September 11 Digital Archive

story1932.xml

Title

story1932.xml

Source

born-digital

Media Type

story

Created by Author

yes

Described by Author

no

Date Entered

2002-09-08

911DA Story: Story

As I entered high school on a fresh new note, I believed that everything would somehow change. I thought that I would have more responsibilities and have to carry around a couple more pounds worth of books home every night. I couldn't have ever in my wildest dreams have ever thought anything that huge was actually going to happen. It's like one of the old sayings; "it's like someone took a pin to your balloon." For the event that occurred during my second week of school though, the quote would be much more accurately expressed as a balloon that wasn't even filled with air. This balloon would pop with the slightest touch of a pin. No one would ever suspect a balloon to pop when it was never even blown up. That is what the events on September 11 felt like to me, and that is what will always stick in my mind. I was so unprepared for what happened, but like many others I had to keep on breathing, and to keep on living.
It was first hour, and my 9th grade science class was ready to take down some notes into our notebooks. We did this quite often, and had just begun to do so. Suddenly there was a knock at the door and somehow everyone's heart stopped for just one second as if they already knew something was wrong. It was our school counselor at the door and my science teacher simply walked outside and shut the door so they would have some privacy to talk without us knowing. Around the room you could hear a murmur spread through my classmates that were throwing out answers that they thought were the solution to what was being discussed. As the door crept open, my science teacher stepped inside and didn't have the slightest bit of happiness in his eyes. His face was somehow washed of all hope that had ever lingered there. He took a moment to regain composure and to simply take a breath. He simply and bluntly put it; "A plane has crashed. It has gone straight into the twin towers.
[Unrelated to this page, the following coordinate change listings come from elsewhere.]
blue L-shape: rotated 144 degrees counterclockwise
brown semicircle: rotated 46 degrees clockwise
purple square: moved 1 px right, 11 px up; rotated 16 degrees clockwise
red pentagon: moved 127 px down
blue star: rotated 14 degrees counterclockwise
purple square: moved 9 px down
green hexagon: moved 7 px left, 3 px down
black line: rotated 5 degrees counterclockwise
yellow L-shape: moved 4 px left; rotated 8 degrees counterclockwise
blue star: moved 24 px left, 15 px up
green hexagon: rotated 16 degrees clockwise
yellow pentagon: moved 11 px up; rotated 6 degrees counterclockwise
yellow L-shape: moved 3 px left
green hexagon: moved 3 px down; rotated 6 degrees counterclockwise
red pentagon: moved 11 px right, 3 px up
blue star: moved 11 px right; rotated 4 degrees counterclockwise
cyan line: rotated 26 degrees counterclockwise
We have been asked to explain to everyone that there is no need to panic." After those few brief words, he simply turned on the television and there it was. There on that very screen in my little hometown of Monticello. There is was in my high school, sitting inside my science room, was a picture that till the day I turn to dust will ever be imprinted on my mind. He never had to change the channel; he simply had to push on the power to see a picture that would turn out the power of so many hearts. I watched in horror at the sight of a plane hitting on of our most prized buildings in America. It hit and I saw the explosion take place like it was out of cartoon or an action movie. I went through what would normally happen to people in a time of shock or sadness. I went through a moment of disbelief where I thought this whole charade was simply a hoax. I thought this could never happen; not to my country. Shortly after that I felt the weight of it all come crashing down right on me as I realized that this was the real deal, this was really happening. My whole class full of people that I used to eat graham crackers in kindergarten with was suddenly changed. They sensed danger as I did, and I for the first time in my life actually sensed fear throughout so many people.
After first hour occurred and we had watched the footage of the crash over and over again, we had many questions. We asked our teachers numerous times why this was happening and if we ourselves were in any real danger, but they had no reply. My Spanish teacher had one thing to say to us before she decided to skip today's lesson and to simply watch the news. She solemnly exclaimed, "May the lord be with us all." I remember those simple words as we come to the first anniversary of the attacks. I remember the memories and the stories that have been expressed throughout the past year. I still feel the hurt that ached in my heart for those that aren't with us now because of what happened. My heart extends to those who suffer the loss of someone they loved. I also pray for America, and hope that someday the pain will be healed. I am forever changed, not because I had more homework my freshman year, but I am changed because of what happened at one moment in time. I will never forget and I will always remember.